WHAT TO PRODUCE | Where in the entries below does "Inventory" appear? Copy every line that has it.

── DATA EXCERPTS

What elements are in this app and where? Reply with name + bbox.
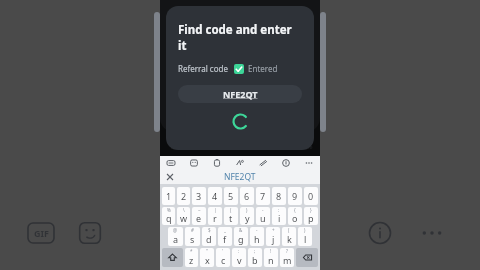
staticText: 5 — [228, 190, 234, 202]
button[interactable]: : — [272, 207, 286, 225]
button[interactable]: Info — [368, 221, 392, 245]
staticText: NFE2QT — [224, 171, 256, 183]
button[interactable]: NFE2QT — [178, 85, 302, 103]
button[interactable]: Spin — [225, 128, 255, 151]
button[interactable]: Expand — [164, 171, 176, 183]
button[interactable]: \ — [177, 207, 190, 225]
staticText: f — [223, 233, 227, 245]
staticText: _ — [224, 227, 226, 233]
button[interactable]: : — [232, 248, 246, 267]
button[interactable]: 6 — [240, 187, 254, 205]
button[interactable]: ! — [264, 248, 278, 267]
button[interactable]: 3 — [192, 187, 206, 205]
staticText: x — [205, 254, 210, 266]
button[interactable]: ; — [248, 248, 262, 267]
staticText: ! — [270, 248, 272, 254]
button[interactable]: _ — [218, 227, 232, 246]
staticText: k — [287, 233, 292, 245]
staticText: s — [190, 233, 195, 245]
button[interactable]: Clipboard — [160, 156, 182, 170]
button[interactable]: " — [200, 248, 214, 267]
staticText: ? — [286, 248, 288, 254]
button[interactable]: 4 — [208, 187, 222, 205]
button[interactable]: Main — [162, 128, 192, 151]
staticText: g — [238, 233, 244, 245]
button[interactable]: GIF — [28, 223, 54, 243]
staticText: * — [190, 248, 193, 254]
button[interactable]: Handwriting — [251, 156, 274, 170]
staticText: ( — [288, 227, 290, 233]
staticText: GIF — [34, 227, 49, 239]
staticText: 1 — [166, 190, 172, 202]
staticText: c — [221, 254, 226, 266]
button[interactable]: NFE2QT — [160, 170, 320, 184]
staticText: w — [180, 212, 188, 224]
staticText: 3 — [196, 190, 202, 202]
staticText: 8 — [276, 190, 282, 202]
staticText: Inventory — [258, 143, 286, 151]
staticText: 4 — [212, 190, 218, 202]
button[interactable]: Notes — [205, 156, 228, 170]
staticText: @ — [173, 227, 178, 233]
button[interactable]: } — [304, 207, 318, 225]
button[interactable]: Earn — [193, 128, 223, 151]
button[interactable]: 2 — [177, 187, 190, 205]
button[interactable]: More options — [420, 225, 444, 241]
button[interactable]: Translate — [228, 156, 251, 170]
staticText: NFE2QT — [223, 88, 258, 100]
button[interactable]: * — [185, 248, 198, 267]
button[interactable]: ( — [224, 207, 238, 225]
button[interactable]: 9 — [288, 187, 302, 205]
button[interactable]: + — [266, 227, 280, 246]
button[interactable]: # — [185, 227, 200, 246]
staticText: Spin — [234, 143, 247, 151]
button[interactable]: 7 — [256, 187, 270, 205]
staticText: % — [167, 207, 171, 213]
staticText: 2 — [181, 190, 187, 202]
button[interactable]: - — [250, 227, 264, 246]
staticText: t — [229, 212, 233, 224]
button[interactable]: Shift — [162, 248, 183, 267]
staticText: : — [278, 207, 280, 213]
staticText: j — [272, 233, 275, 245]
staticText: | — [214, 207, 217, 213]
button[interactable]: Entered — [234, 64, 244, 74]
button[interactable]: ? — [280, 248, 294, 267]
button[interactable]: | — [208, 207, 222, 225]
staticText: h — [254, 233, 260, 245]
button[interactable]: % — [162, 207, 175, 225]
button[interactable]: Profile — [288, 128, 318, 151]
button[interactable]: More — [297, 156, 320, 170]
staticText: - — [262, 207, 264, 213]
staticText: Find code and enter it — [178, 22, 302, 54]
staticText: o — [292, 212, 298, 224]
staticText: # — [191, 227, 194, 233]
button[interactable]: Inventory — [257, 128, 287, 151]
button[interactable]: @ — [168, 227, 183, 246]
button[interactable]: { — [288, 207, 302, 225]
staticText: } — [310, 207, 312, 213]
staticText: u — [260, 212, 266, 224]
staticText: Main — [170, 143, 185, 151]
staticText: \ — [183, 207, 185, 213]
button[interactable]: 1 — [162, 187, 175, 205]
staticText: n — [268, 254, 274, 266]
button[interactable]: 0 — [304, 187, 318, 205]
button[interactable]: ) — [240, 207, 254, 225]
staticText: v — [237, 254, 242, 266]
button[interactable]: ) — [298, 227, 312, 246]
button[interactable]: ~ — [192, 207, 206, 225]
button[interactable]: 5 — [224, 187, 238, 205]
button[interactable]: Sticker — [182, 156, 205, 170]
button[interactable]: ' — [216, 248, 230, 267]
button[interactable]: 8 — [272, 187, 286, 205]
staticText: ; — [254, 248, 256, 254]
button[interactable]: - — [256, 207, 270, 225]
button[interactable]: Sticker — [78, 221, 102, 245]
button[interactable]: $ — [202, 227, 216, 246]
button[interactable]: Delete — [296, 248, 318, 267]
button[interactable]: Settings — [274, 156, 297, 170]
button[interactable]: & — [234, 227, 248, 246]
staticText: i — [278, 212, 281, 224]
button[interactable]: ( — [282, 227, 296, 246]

────

PROBLEM SOLUTION |
staticText: Inventory — [258, 143, 286, 151]
button[interactable]: Inventory — [257, 128, 287, 151]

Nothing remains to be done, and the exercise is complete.